*** Opening of RECORDS PROVIDED ***

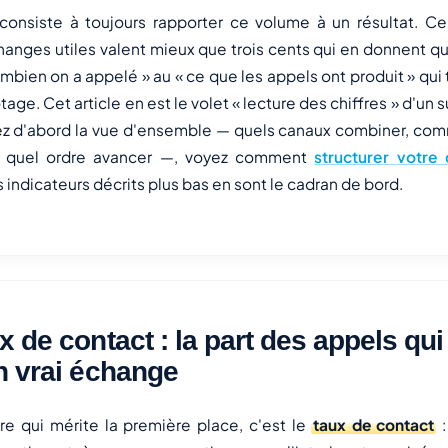
consiste à toujours rapporter ce volume à un résultat. Ce
anges utiles valent mieux que trois cents qui en donnent qu
bien on a appelé » au « ce que les appels ont produit » qui
tage. Cet article en est le volet « lecture des chiffres » d'un s
hez d'abord la vue d'ensemble — quels canaux combiner, com
s quel ordre avancer —, voyez comment
structurer votr
s indicateurs décrits plus bas en sont le cadran de bord.
x de contact : la part des appels qu
n vrai échange
fre qui mérite la première place, c'est le
taux de contact
:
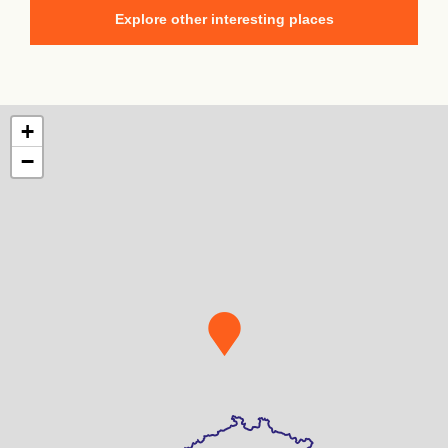
Explore other interesting places
+
−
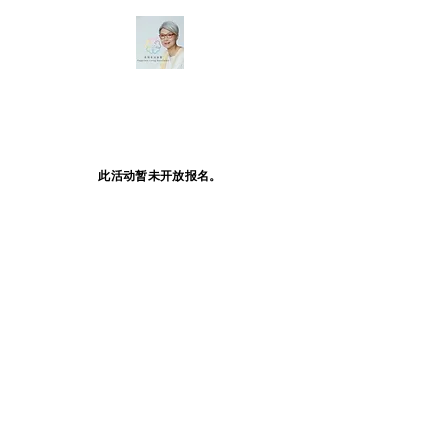
此活动暂未开放报名。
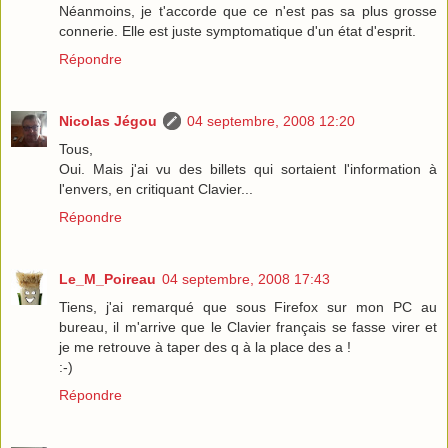
Néanmoins, je t'accorde que ce n'est pas sa plus grosse
connerie. Elle est juste symptomatique d'un état d'esprit.
Répondre
Nicolas Jégou
04 septembre, 2008 12:20
Tous,
Oui. Mais j'ai vu des billets qui sortaient l'information à
l'envers, en critiquant Clavier...
Répondre
Le_M_Poireau
04 septembre, 2008 17:43
Tiens, j'ai remarqué que sous Firefox sur mon PC au
bureau, il m'arrive que le Clavier français se fasse virer et
je me retrouve à taper des q à la place des a !
:-)
Répondre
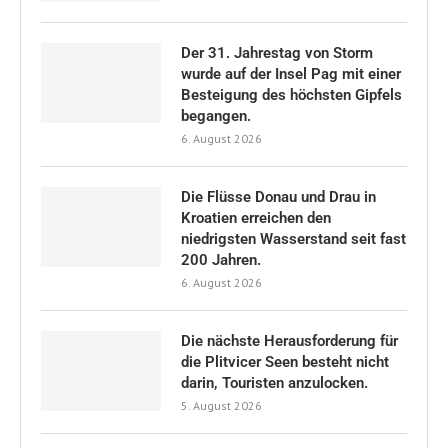
Der 31. Jahrestag von Storm
wurde auf der Insel Pag mit einer
Besteigung des höchsten Gipfels
begangen.
6. August 2026
Die Flüsse Donau und Drau in
Kroatien erreichen den
niedrigsten Wasserstand seit fast
200 Jahren.
6. August 2026
Die nächste Herausforderung für
die Plitvicer Seen besteht nicht
darin, Touristen anzulocken.
5. August 2026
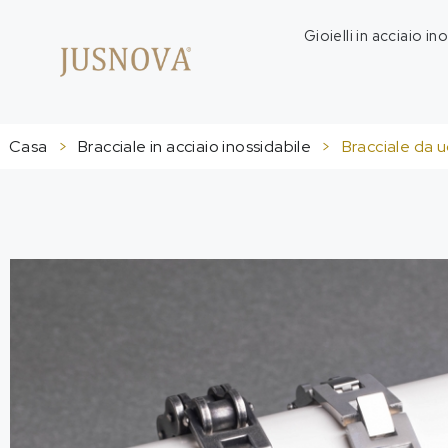
Gioielli in acciaio in
Casa
>
Bracciale in acciaio inossidabile
>
Bracciale da u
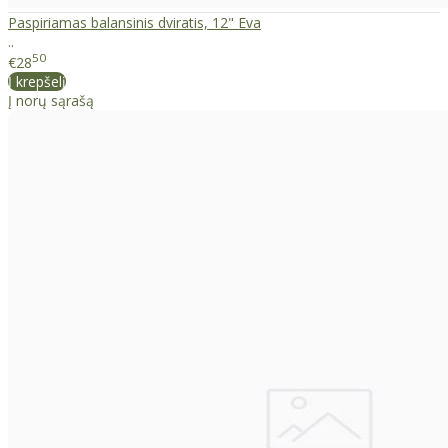
Paspiriamas balansinis dviratis, 12" Eva
..
50
€28
Į krepšelį
Į norų sąrašą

*** Close of RECORDS PROVIDED ***

An exact copy of every record above is required, with all pictures omitted.

consiste à toujours rapporter ce volume à un résultat. Ce
anges utiles valent mieux que trois cents qui en donnent qu
bien on a appelé » au « ce que les appels ont produit » qui
tage. Cet article en est le volet « lecture des chiffres » d'un s
hez d'abord la vue d'ensemble — quels canaux combiner, com
s quel ordre avancer —, voyez comment
structurer votr
s indicateurs décrits plus bas en sont le cadran de bord.
x de contact : la part des appels qu
n vrai échange
fre qui mérite la première place, c'est le
taux de contact
:
Explore other interesting places
+
−
此活动暂未开放报名。
Néanmoins, je t'accorde que ce n'est pas sa plus grosse
connerie. Elle est juste symptomatique d'un état d'esprit.
Répondre
Nicolas Jégou
04 septembre, 2008 12:20
Tous,
Oui. Mais j'ai vu des billets qui sortaient l'information à
l'envers, en critiquant Clavier...
Répondre
Le_M_Poireau
04 septembre, 2008 17:43
Tiens, j'ai remarqué que sous Firefox sur mon PC au
bureau, il m'arrive que le Clavier français se fasse virer et
je me retrouve à taper des q à la place des a !
:-)
Répondre
Der 31. Jahrestag von Storm
wurde auf der Insel Pag mit einer
Besteigung des höchsten Gipfels
begangen.
6. August 2026
Die Flüsse Donau und Drau in
Kroatien erreichen den
niedrigsten Wasserstand seit fast
200 Jahren.
6. August 2026
Die nächste Herausforderung für
die Plitvicer Seen besteht nicht
darin, Touristen anzulocken.
5. August 2026
Gioielli in acciaio in
Casa
>
Bracciale in acciaio inossidabile
>
Bracciale da u
Paspiriamas balansinis dviratis, 12" Eva
..
50
€28
Į krepšelį
Į norų sąrašą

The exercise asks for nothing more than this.